Thinking and Rethinking About Stuff

So, the candidates are dropping like flies. Getting so, we will need a program to tell us who’s left and who's next to go. I wonder what’s going on? It would seem that, just as a candidate wannabe get’s rolling, someone out there snarls and the candidate drops out, generally whining about how they are doing it for “family reasons.”  Can’t help noticing that they never drop out of Fox News for “family reasons.”
Pretty soon, we’ll be left with a lapsed Catholic who serially cheats on his various wives, a Mormon who thought it was principled for people in his home state to have health care, but socialism if the broader American public is to have health care, and that crazy lady from Minnesota. One assumes that Sarah Barbie is simply making too much money on the lecture circuit (soon she’ll be making as much as our failed President Shrub). The Republican convention promised to be a lot more entertaining a few months ago. This is going to make comedians all over the country have to work a lot harder over the coming months.  Well, so long as the Newtster is in the ring, we will have high comedy all the time.

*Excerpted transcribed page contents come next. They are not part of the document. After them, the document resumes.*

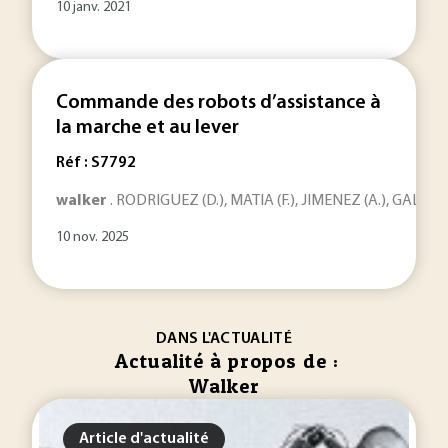
10 janv. 2021
Commande des robots d’assistance à
la marche et au lever
Réf : S7792
walker
. RODRIGUEZ (D.), MATIA (F.), JIMENEZ (A.), GALAN (R
10 nov. 2025
DANS L'ACTUALITÉ
Actualité à propos de :
Walker
Article d'actualité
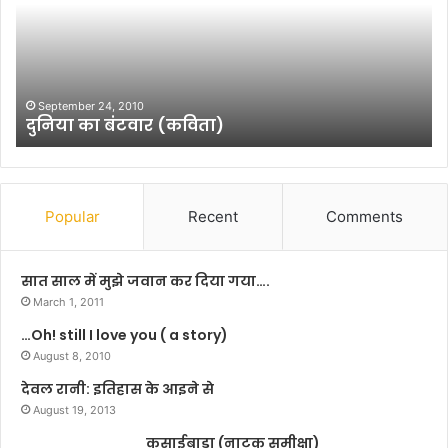
‘
ग्लो
ब
ल
March 20, 2026
मुंबई में ‘ग्लोबल ईस्पोर्ट्स गेम्
ई
भारतीय ईस्पोर्ट्स के नए युग की 
स्पो
र्ट्स
गे
म्स
2
Popular
Recent
Comments
0
2
6
सात साल में मुझे जवान कर दिया गया….
’
March 1, 2011
का
…Oh! still I love you ( a story)
भ
August 8, 2010
व्य
आ
देवल रानी: इतिहास के आइने से
गा
August 19, 2013
ज़
कसाईबाड़ा (नाटक समीक्षा)
:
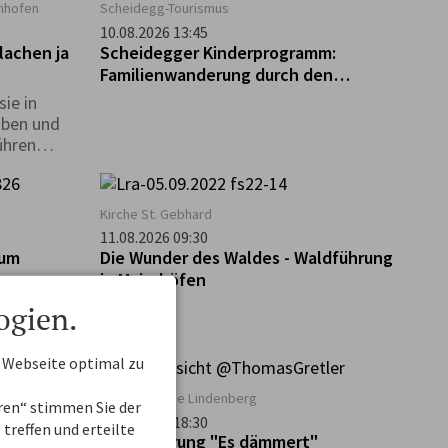
enhofen
Scheidegg-Tourismus
10.08.2026 13:45
lachen ja
Scheidegger Kinderprogramm:
Familienwanderung durch den
Walderlebnispfad bei Möggers
ie in
aben und
ühren
 erfahrt
Kirche St. Gebhard
11.08.2026 09:30
zum
Die Wunder des Waldes - Waldführung
in Maierhöfen
ogien.
 Webseite optimal zu
Aureliuskirche Lindenberg
eren“ stimmen Sie der
11.08.2026 18:30
treffen und erteilte
Stadtführung "Es dämmert"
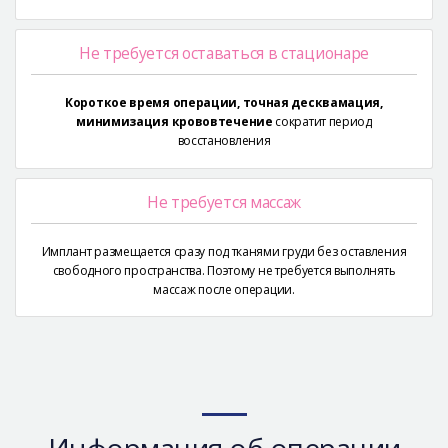
Не требуется оставаться в стационаре
Короткое время операции, точная десквамация,
минимизация крововтечение
сократит период
восстановления
Не требуется массаж
Имплант размещается сразу под тканями груди без оставления
свободного пространства. Поэтому не требуется выполнять
массаж после операции.
Информация об операции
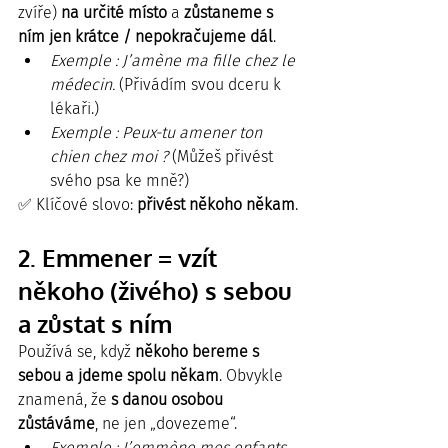
zvíře) 
na určité místo
 a 
zůstaneme s 
ním jen krátce / nepokračujeme dál
.
Exemple : J’amène ma fille chez le 
médecin. 
(Přivádím svou dceru k 
lékaři.)
Exemple : Peux-tu amener ton 
chien chez moi ? 
(Můžeš přivést 
svého psa ke mně?)
✅ Klíčové slovo: 
přivést někoho někam
.
2. Emmener = vzít 
někoho (živého) s sebou 
a zůstat s ním
Používá se, když 
někoho bereme s 
sebou a jdeme spolu někam
. Obvykle 
znamená, že 
s danou osobou 
zůstáváme
, ne jen „dovezeme“.
Exemple : J’emmène mes enfants 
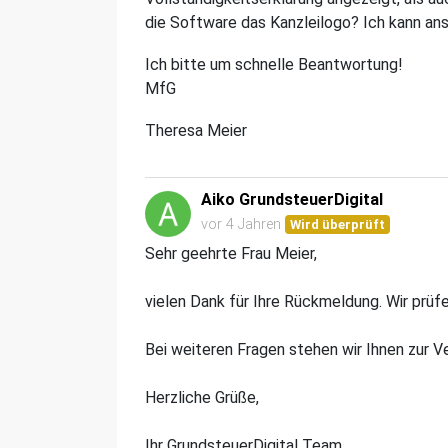
die Software das Kanzleilogo? Ich kann anso
Ich bitte um schnelle Beantwortung!
MfG
Theresa Meier
Aiko GrundsteuerDigital
vor 4 Jahren
Wird überprüft
Sehr geehrte Frau Meier,
vielen Dank für Ihre Rückmeldung. Wir prüf
Bei weiteren Fragen stehen wir Ihnen zur V
Herzliche Grüße,
Ihr GrundsteuerDigital Team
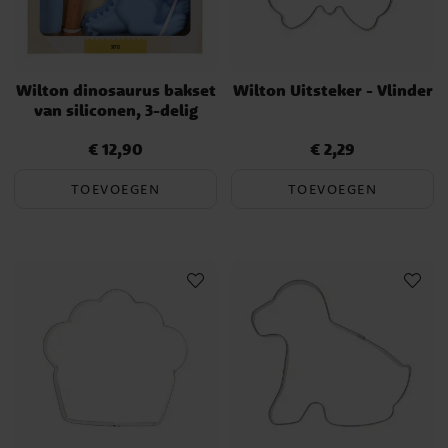
Wilton dinosaurus bakset
Wilton Uitsteker - Vlinder
van siliconen, 3-delig
€ 12,90
€ 2,29
Prijs
:
€ 12,90
Prijs
:
€ 2,29
TOEVOEGEN
TOEVOEGEN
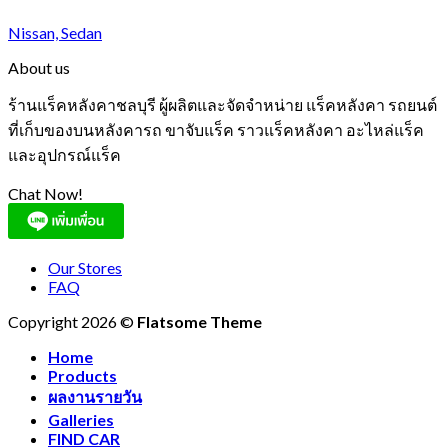
Nissan, Sedan
About us
ร้านแร็คหลังคาชลบุรี ผู้ผลิตและจัดจำหน่าย แร็คหลังคา รถยนต์
ที่เก็บของบนหลังคารถ ขาจับแร็ค ราวแร็คหลังคา อะไหล่แร็ค
และอุปกรณ์แร็ค
Chat Now!
Our Stores
FAQ
Copyright 2026 ©
Flatsome Theme
Home
Products
ผลงานรายวัน
Galleries
FIND CAR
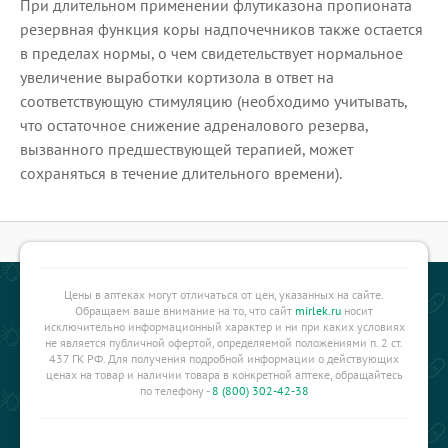
При длительном применении флутиказона пропионата
резервная функция коры надпочечников также остается
в пределах нормы, о чем свидетельствует нормальное
увеличение выработки кортизола в ответ на
соответствующую стимуляцию (необходимо учитывать,
что остаточное снижение адреналового резерва,
вызванного предшествующей терапией, может
сохраняться в течение длительного времени).
Цены в аптеках могут отличаться от цен, указанных на сайте.
Обращаем ваше внимание на то, что сайт
mirlek.ru
носит
исключительно информационный характер и ни при каких условиях
не является публичной офертой, определяемой положениями п. 2 ст.
437 ГК РФ. Для получения подробной информации о действующих
ценах на товар и наличии товара в конкретной аптеке, обращайтесь
по телефону -
8 (800) 302-42-38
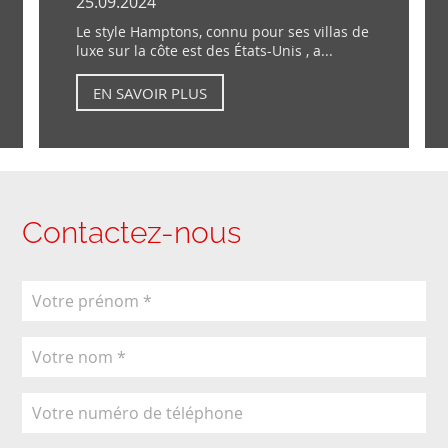
25.09.2024
Le style Hamptons, connu pour ses villas de
luxe sur la côte est des États-Unis , a...
EN SAVOIR PLUS
Contactez-nous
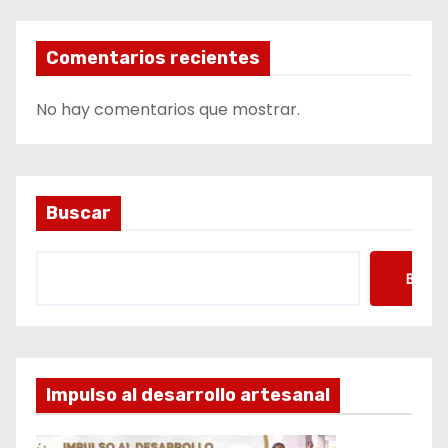
Comentarios recientes
No hay comentarios que mostrar.
Buscar
Busca
Impulso al desarrollo artesanal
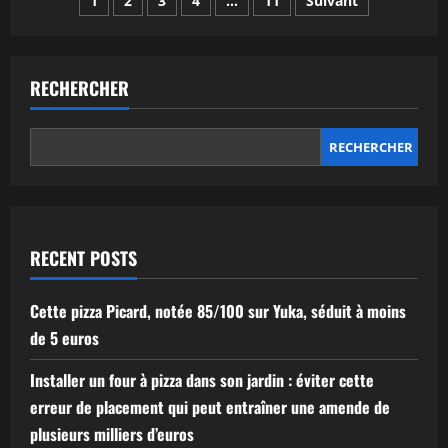
Pagination
1
2
3
4
…
11
Suivant
le
menu
des
complet
de
chrono
publications
pizza
RECHERCHER
en
2026
et
choisissez
votre
RECHERCHER
repas
idéal
RECENT POSTS
Cette pizza Picard, notée 85/100 sur Yuka, séduit à moins
de 5 euros
Installer un four à pizza dans son jardin : éviter cette
erreur de placement qui peut entraîner une amende de
plusieurs milliers d’euros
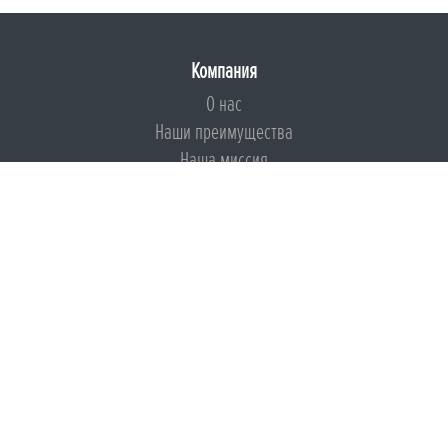
Компания
О нас
Наши преимущества
Наша миссия
Броня на страже ESG
Документы
Сертификаты
Техническая документация
Калькуляторы
Подборки по типам применения
Инструкции
Международный экологический сертификат
Патенты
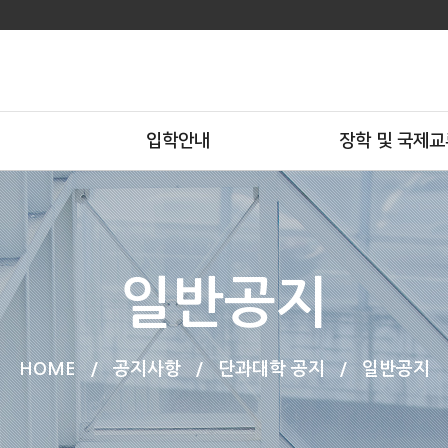
입학안내
장학 및 국제교
일반공지
HOME
/
공지사항
/
단과대학 공지
/
일반공지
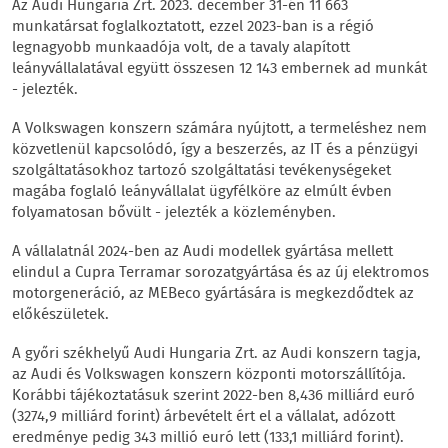
Az Audi Hungaria Zrt. 2023. december 31-én 11 663
munkatársat foglalkoztatott, ezzel 2023-ban is a régió
legnagyobb munkaadója volt, de a tavaly alapított
leányvállalatával együtt összesen 12 143 embernek ad munkát
- jelezték.
A Volkswagen konszern számára nyújtott, a termeléshez nem
közvetlenül kapcsolódó, így a beszerzés, az IT és a pénzügyi
szolgáltatásokhoz tartozó szolgáltatási tevékenységeket
magába foglaló leányvállalat ügyfélköre az elmúlt évben
folyamatosan bővült - jelezték a közleményben.
A vállalatnál 2024-ben az Audi modellek gyártása mellett
elindul a Cupra Terramar sorozatgyártása és az új elektromos
motorgeneráció, az MEBeco gyártására is megkezdődtek az
előkészületek.
A győri székhelyű Audi Hungaria Zrt. az Audi konszern tagja,
az Audi és Volkswagen konszern központi motorszállítója.
Korábbi tájékoztatásuk szerint 2022-ben 8,436 milliárd euró
(3274,9 milliárd forint) árbevételt ért el a vállalat, adózott
eredménye pedig 343 millió euró lett (133,1 milliárd forint).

But on another less comedic front, a recent article by Noam Chomsky on the assassination of Usama bin Laden caused me to rethink my sheer glee at his death. Chomsky is not opposed to bin Laden being brought to justice, but he argues strongly that neither bin Laden nor we got justice. Instead, we got an assassination.  Given our past stance on war criminals, i.e., the Nuremberg War Crimes Tribunal after “the last good war” our current rush to judgment seems at best at odds with our own history.  Like many, I applauded the attack on Pakistan, and the killing. Now, Chomsky makes me doubt the wisdom of such an approach.  It does in fact resemble the George Bush cowboy approach to international diplomacy—“shoot first and ask questions later.”
I’m still glad that bin Laden is dead, much as I was glad that Hitler was dead. Still, we need to be mindful in such matters, that we haven’t become the very people we despise.